Exercise requirements.
Locate and copy each line in the data that contains the word "black".

Records for the exercise.
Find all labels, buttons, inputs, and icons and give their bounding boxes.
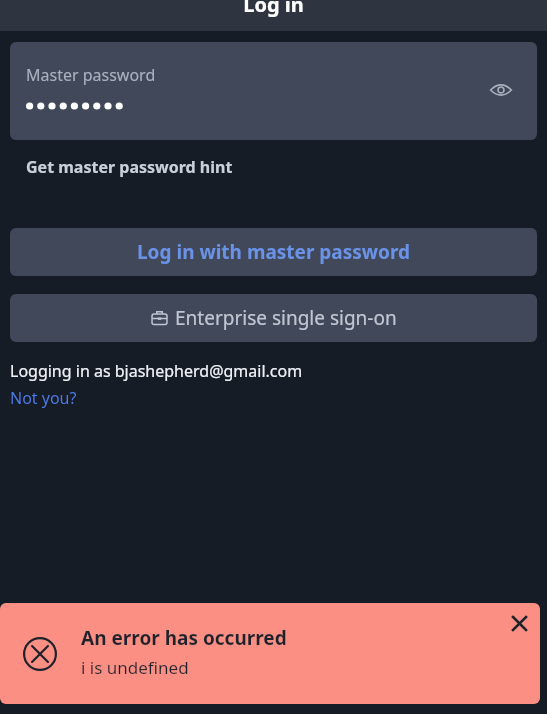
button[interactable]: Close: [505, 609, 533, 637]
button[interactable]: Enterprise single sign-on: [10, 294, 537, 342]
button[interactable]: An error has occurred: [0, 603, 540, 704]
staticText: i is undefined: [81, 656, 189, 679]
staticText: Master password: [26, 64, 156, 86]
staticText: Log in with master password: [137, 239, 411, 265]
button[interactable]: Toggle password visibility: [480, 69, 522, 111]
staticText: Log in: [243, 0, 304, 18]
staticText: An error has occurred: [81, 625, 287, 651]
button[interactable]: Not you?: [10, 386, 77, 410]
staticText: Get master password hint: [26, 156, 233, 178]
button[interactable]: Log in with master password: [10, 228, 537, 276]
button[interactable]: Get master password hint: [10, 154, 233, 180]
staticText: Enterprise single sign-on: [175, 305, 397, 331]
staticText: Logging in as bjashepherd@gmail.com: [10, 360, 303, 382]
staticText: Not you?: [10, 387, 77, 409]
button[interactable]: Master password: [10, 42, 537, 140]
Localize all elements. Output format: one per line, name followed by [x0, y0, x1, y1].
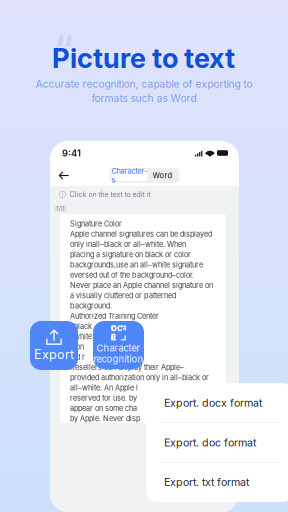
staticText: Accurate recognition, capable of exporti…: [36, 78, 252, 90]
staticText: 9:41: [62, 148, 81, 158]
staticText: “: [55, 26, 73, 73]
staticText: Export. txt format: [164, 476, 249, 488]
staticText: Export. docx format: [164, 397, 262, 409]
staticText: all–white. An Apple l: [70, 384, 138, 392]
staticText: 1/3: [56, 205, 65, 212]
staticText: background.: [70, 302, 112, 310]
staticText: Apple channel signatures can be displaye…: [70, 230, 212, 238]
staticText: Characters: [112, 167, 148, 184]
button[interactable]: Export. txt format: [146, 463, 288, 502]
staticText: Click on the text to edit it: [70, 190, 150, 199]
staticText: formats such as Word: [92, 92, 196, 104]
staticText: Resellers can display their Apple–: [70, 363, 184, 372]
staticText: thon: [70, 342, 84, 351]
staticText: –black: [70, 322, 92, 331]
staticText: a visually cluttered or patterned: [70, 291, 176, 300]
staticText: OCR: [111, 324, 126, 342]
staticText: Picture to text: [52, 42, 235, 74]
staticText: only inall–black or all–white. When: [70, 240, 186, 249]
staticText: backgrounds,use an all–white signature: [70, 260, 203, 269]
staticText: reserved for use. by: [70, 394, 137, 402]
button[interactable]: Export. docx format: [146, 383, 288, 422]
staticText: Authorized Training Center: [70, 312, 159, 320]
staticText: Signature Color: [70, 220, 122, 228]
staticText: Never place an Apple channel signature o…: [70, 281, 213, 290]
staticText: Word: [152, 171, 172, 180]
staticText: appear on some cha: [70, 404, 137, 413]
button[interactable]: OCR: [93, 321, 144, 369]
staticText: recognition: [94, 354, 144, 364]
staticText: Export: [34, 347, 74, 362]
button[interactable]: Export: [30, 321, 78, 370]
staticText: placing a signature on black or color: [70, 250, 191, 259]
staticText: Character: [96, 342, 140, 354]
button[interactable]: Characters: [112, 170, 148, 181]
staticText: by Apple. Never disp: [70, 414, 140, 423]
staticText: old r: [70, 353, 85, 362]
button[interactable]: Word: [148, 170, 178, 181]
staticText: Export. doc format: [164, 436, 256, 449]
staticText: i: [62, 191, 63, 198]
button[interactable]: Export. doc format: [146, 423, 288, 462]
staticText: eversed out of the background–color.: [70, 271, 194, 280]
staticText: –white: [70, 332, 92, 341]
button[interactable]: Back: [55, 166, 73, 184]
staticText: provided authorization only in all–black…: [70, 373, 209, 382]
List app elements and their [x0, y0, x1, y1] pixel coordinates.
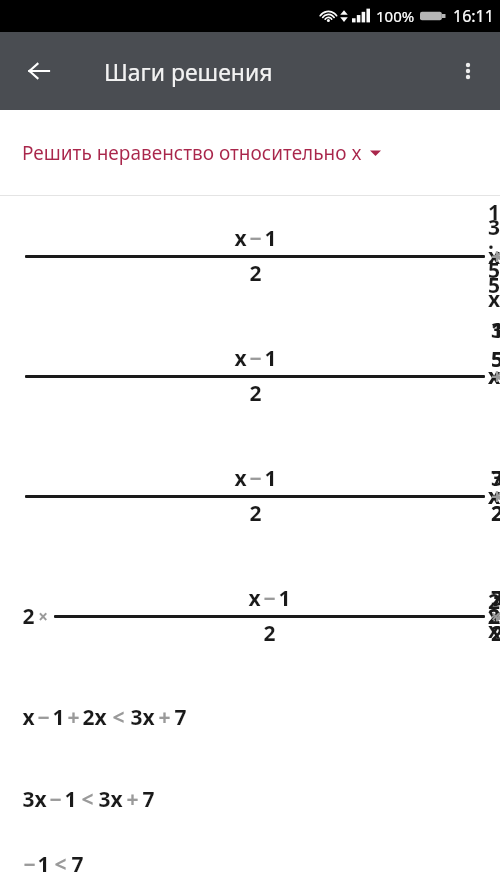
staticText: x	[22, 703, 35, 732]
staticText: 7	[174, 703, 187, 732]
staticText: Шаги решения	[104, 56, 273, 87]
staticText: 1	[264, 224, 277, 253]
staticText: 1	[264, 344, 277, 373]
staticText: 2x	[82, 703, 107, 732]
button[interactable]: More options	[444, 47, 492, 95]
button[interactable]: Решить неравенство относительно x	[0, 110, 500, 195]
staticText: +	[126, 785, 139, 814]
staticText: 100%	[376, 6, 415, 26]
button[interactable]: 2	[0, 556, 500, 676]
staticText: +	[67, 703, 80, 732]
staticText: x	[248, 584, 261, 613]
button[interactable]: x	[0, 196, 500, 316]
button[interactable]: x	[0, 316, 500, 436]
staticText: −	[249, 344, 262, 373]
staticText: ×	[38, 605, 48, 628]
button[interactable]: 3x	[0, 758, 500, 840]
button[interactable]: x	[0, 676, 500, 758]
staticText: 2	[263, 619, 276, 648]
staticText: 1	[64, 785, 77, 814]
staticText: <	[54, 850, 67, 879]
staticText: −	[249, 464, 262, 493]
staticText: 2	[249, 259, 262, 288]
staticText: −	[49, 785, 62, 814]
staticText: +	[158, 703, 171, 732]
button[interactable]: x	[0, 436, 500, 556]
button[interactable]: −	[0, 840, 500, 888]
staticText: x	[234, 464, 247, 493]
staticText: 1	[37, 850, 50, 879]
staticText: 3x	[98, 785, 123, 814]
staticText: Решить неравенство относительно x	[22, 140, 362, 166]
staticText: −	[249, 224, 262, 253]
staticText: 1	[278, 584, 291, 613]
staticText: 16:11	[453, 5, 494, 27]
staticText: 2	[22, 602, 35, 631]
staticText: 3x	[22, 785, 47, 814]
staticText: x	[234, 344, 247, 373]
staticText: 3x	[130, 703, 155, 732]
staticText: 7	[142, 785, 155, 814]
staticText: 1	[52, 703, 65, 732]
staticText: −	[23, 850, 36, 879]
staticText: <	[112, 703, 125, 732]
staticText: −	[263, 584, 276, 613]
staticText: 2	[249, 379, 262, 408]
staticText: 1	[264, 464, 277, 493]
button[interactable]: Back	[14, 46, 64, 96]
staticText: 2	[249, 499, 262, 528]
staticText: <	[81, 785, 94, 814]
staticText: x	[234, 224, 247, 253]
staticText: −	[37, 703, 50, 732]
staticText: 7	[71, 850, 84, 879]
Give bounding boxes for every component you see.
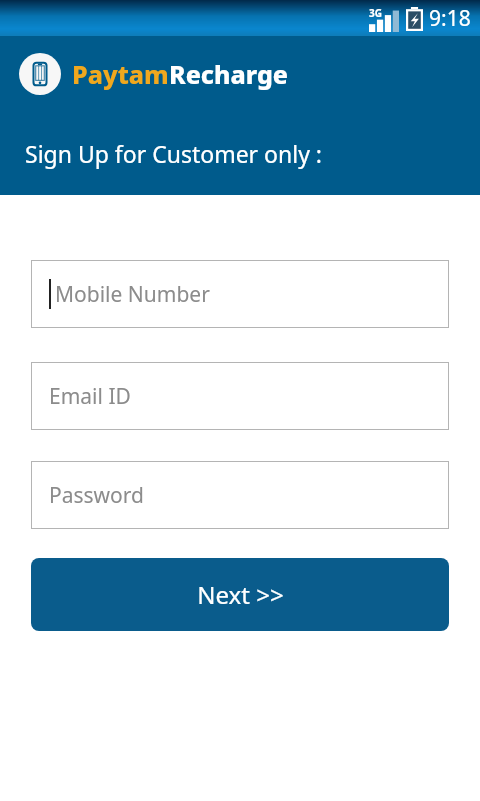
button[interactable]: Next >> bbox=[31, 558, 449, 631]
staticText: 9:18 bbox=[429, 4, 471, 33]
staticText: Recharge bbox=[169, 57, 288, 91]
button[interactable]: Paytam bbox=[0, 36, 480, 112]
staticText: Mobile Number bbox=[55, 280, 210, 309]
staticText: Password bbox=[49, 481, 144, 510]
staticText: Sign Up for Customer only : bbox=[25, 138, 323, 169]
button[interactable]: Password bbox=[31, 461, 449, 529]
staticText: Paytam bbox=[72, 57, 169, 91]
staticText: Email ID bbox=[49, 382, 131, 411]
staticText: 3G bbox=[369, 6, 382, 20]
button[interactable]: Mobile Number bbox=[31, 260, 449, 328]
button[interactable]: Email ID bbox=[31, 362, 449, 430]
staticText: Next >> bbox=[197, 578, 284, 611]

Answer space.
staticText: –black: [70, 322, 92, 331]
staticText: only inall–black or all–white. When: [70, 240, 186, 249]
staticText: placing a signature on black or color: [70, 250, 191, 259]
staticText: provided authorization only in all–black…: [70, 373, 209, 382]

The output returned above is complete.